The Yoneda lemma is sometimes claimed to simplify proofs. For instance, the associativity of binary products can be proved by considering $\hom(X, (A \times B) \times C)$, and by the bijection of sets $(U \times V) \times W \cong U \times (V \times W)$ we get the result.
However, this neglects the naturality of that family of bijection. Wouldn't it be just as tedious to verify naturality as doing the proof by diagram chasing? This seems to especially be the case when equalizers and exponentials etc. are involved, so the rearrangement is non-trivial. Ascending to 2-categories, this problem only gets worse.
Is there a nice trick that reduces the work, while staying completely rigorous?
As with so many things, you proceed in small steps. I will not go into too many details because basic things like this depend on definitions and you have not provided any.
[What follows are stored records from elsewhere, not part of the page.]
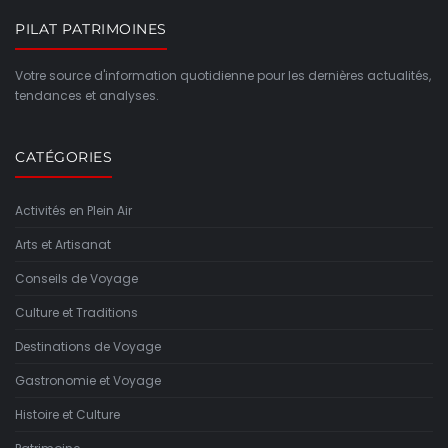
PILAT PATRIMOINES
Votre source d'information quotidienne pour les dernières actualités,
tendances et analyses.
CATÉGORIES
Activités en Plein Air
Arts et Artisanat
Conseils de Voyage
Culture et Traditions
Destinations de Voyage
Gastronomie et Voyage
Histoire et Culture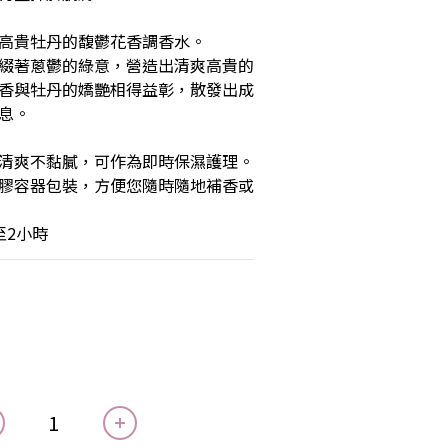
高貴牡丹的馥鬱花香調香水。
綴著蔥鬱的綠意，營造出清爽高貴的
香與牡丹的嬌艷相得益彰，散發出成
息。
清爽不黏膩，可作為即時保濕護理。
膠容器包裝，方便您隨時隨地補香或
至2小時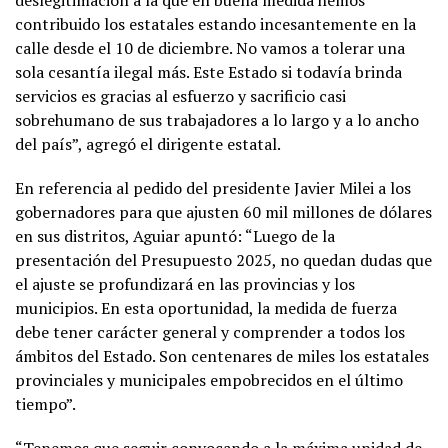
contribuido los estatales estando incesantemente en la
calle desde el 10 de diciembre. No vamos a tolerar una
sola cesantía ilegal más. Este Estado si todavía brinda
servicios es gracias al esfuerzo y sacrificio casi
sobrehumano de sus trabajadores a lo largo y a lo ancho
del país”, agregó el dirigente estatal.
En referencia al pedido del presidente Javier Milei a los
gobernadores para que ajusten 60 mil millones de dólares
en sus distritos, Aguiar apuntó: “Luego de la
presentación del Presupuesto 2025, no quedan dudas que
el ajuste se profundizará en las provincias y los
municipios. En esta oportunidad, la medida de fuerza
debe tener carácter general y comprender a todos los
ámbitos del Estado. Son centenares de miles los estatales
provinciales y municipales empobrecidos en el último
tiempo”.
“Tenemos que seguir convocando a la máxima unidad de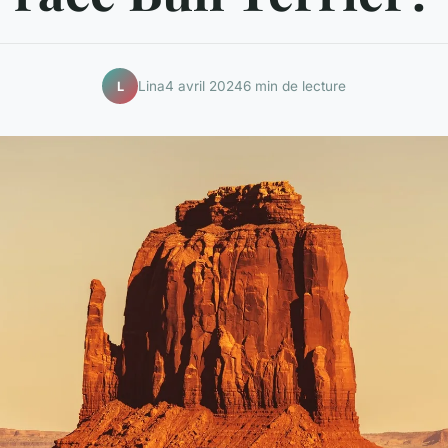
Lina
4 avril 2024
6 min de lecture
L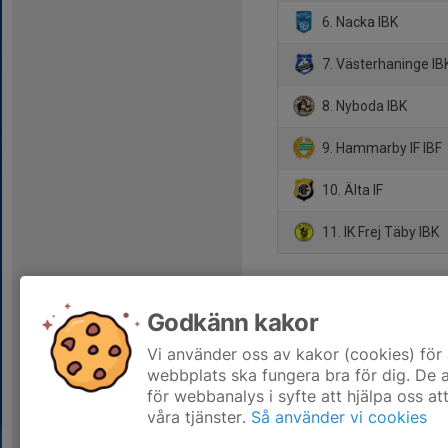
6. Nacka IBK
7. Västerhaninge IB
8. Nyboda IBK
9. Hammarby IF IBF
10. Älta IF
11. IK Frej Täby IBK
Godkänn kakor
Vi använder oss av kakor (cookies) för 
webbplats ska fungera bra för dig. De
för webbanalys i syfte att hjälpa oss at
våra tjänster.
Så använder vi cookies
First: $$\textrm{Hom} (X, (A \times B) \times C) \cong \textrm{Hom} (X, A \times B) \times \textrm{Hom} (X, C)$$ This is natural in $X, A, B, C$ and is either by definition of $\times$ or a basic lemma you prove soon. Note that $\times$ of sets may have a different definition – it doesn't matter, as long as you are consistent. Then we repeat: $$\textrm{Hom} (X, A \times B) \times \textrm{Hom} (X, C) \cong (\textrm{Hom} (X, A) \times \textrm{Hom} (X, B)) \times \textrm{Hom} (X, C)$$ This too is natural in $X, A, B, C$, of course. Now, $$(\textrm{Hom} (X, A) \times \textrm{Hom} (X, B)) \times \textrm{Hom} (X, C) \cong \textrm{Hom} (X, A) \times (\textrm{Hom} (X, B) \times \textrm{Hom} (X, C))$$ naturally in $X, A, B, C$. This is supposed to be a lemma you already know – otherwise there is indeed no point using Yoneda for this. Now we basically reverse the earlier steps: $$\textrm{Hom} (X, A) \times (\textrm{Hom} (X, B) \times \textrm{Hom} (X, C)) \cong \textrm{Hom} (X, A) \times \textrm{Hom} (X, B \times C)$$ $$\textrm{Hom} (X, A) \times \textrm{Hom} (X, B \times C) \cong \textrm{Hom} (X, A \times (B \times C))$$ Compose all of these natural bijections to obtain: $$\textrm{Hom} (X, (A \times B) \times C) \cong \textrm{Hom} (X, A \times (B \times C))$$ Then finally use the fully-faithfulness of the Yoneda embedding to deduce: $$(A \times B) \times C \cong A \times (B \times C)$$ This is natural in $A, B, C$, of course.